I have no dealings with the EBS but i want to open an account and put in €150 incase they demutalise sometime soon.  Which of their accounts do I need to put my money into to be eligible for windfall in the future?

Thanks


----------



## ClubMan (26 Apr 2007)

An _Optimise _account should do it but ask which accounts are share/investment/membership accounts (their website used to carry a list but I can't find it at the moment) that qualify the holder for membership and (after a period of time) voting rights.


----------



## ClubMan (26 Apr 2007)

macnas said:


> Got this email from EBS during the week. They say there is no deduction for withdrawing money!

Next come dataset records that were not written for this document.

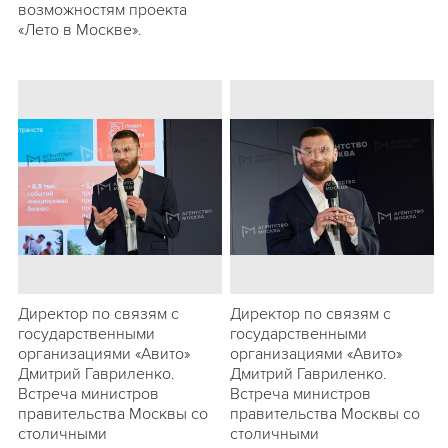
возможностям проекта
«Лето в Москве».
Директор по связям с
Директор по связям с
государственными
государственными
организациями «Авито»
организациями «Авито»
Дмитрий Гавриленко.
Дмитрий Гавриленко.
Встреча министров
Встреча министров
правительства Москвы со
правительства Москвы со
столичными
столичными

It's possible (I don't know because I have not checked further yet) that _EBS_ are not charging any penalty but the fund managers are and subsuming it into the unit price or something like that.


----------



## falcon7xs (12 Feb 2008)

ClubMan said:


> Sort of out of inertia I had undertaked to continue my €254 p.m. investment by _DD _into _Sumimt Funds _post _SSIA _maturity. I will be cancelling this now and switching to _QL _for further regular contributions and writing to _EBS _to inform them that this is because (a) I can get lower charges that way (b) they (_EBS_) do not facilitate switching to their new funds without encashing first, reinvesting and having to face first 5 year early encashment charges and (c) they (_EBS_) are imposing additional exit charges on long standing customers/members such as myself. I will review the situation with regard to my matured _SSIA _and other _Summit Funds _investments but will most likely be moving them at the most opportune moment (e.g. if/when this additional penalty is removed).


 
Just wondered did you get out of the Summit funds in the end and if so where did you move them to on what basis?


----------



## stir crazy (12 Feb 2008)

I cashed in all my summit funds circa June after cashing out half the january before. Its the best thing I ever did. I suspect anyone who stayed in the funds got hammered and not only due to the stock market troubles. I moved to the rest of my spare money in the Quinn Life fund, made a lot of money in China and emerging markets, then went 100% cash and bonds since September and got out with a good profit for the year. Now I will wait a few months and see what happens. I am not overly worried about making a lot of money ( am happy to preserve my wealth and stay ahead of inflation so wont let greed cloud my judgement) but if the investing climate starts improving , my view will be that the bad news has finally ended and its time to get back in.


----------